実は都内で生活して約30年以上も経つのに、なかなかタイミングが合わず今回初めて訪ねてみた世田谷のボロ市。「ボロ」という言葉からその名のとおり古着市だとばかり思い込んでいたら、な、なんと植木市の光景が!! というワケで今回はそのボロ市をレポートします。なお、次回の開催は1月15、16日です。

とにかくすごい人出です

とにかくすごい人出です

 

ボロ市ってなんだ!?

世田谷のボロ市。都内在住のかたの中には「聞いたことがある」という人も多いはず。それもそのはず、一応「東京都指定無形民俗文化財」になっています。この無形民俗化財とは、“地域社会で広く行なわれてきている衣食住、生業、信仰、年中行事等、生活上の風習や慣わし”、日常生活を支えてきた民俗技術のことなのだとか。ちなみに東京都指定無形民俗文化財は、世田谷のボロ市を含む48件あるようです。筆者は戦後の名残り「闇市」を継承したものだと勝手に思い込んでいたのですが、なんと450年前からある! というので驚きました(すみません、歴史に疎くて)。

そして、その歴史を世田谷区のホームページなどからより紐解くと、始まりは安土桃山時代。当時、関東地方を支配していた小田原城主の北条氏政(うじまさ)が、世田谷城主吉良氏朝(うじあさ)の城下町であった世田谷新宿に天正6年(1578年)、楽市をに開催したことにあります。楽市とは、市場税を一切免除、自由な行商販売を認めるというもの。毎月一と六のつく日(月に6日)に開かれていたので、六斎市(ろくさいいち)とも呼ばれました。

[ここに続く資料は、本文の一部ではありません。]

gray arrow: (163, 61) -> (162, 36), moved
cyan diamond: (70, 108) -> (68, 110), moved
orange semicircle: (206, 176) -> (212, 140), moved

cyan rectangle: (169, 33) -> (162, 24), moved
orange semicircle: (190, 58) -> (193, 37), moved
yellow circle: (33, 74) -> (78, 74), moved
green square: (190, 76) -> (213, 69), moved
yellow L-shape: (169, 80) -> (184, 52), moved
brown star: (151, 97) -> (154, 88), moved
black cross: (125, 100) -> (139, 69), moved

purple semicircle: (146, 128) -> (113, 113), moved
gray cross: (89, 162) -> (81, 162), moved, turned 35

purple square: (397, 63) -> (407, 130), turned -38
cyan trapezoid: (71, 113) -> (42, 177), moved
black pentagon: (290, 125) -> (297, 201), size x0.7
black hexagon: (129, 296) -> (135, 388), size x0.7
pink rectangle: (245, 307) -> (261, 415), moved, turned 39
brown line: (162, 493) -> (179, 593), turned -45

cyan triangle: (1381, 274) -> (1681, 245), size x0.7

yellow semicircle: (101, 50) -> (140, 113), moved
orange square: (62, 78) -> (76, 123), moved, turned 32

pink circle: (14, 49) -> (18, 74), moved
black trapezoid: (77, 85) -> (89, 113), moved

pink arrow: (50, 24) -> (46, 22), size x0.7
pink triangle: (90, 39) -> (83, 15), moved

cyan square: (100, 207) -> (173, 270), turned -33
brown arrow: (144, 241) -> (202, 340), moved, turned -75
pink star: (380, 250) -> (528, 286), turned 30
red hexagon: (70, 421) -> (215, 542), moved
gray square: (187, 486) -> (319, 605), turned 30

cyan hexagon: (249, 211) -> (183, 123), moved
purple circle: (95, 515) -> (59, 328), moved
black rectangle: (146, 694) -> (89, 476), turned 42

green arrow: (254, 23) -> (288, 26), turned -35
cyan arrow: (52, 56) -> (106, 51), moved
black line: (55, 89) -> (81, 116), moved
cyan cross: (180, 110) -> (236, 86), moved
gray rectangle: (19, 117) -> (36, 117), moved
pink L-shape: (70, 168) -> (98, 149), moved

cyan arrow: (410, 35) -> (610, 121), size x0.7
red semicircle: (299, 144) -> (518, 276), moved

この市により地方の物資の交流が盛んになることで江戸と南関東を結ぶ場所として繁栄しました。しかし、北条氏は豊臣秀吉に滅ぼされ、徳川家康が江戸に幕府を開き世田谷城が廃止されたことでこの楽市も廃止となってしまいましたが、その伝統は残り、年に1回、年の暮れに開かれる歳の市(市町)になり、明治に新暦となったことで正月15日に開かれたりもしていたのですが、いつ頃からか年末(12月)の15日・16日、そして新年の15日・16日の両日開かれるようになったとされています。というワケで、ボロ市では古着だけではなくいろいろなものが売られているのです。

ボロ市には古い着物などあり しかし1枚500円以上。ちょっとしたものは強気の価格設定です!

ボロ市には古い着物などあり しかし1枚500円以上。ちょっとしたものは強気の価格設定です!

いろいろなものがてんこ盛り

いろいろなものがてんこ盛り

 

植木なども数多く売られています

「ボロ市がなぜ植物と関係する?」と思われるかたも多いことと思います。が、それはもともとは楽市だったわけで、あらゆるものが売られていたからです。並ぶ店舗の中には植木関係も数多く、多肉植物をはじめブナの苗というあまり目にしないものをはじめ、神社の境内ではお正月に備えてか松竹梅の鉢植えなども売られていました。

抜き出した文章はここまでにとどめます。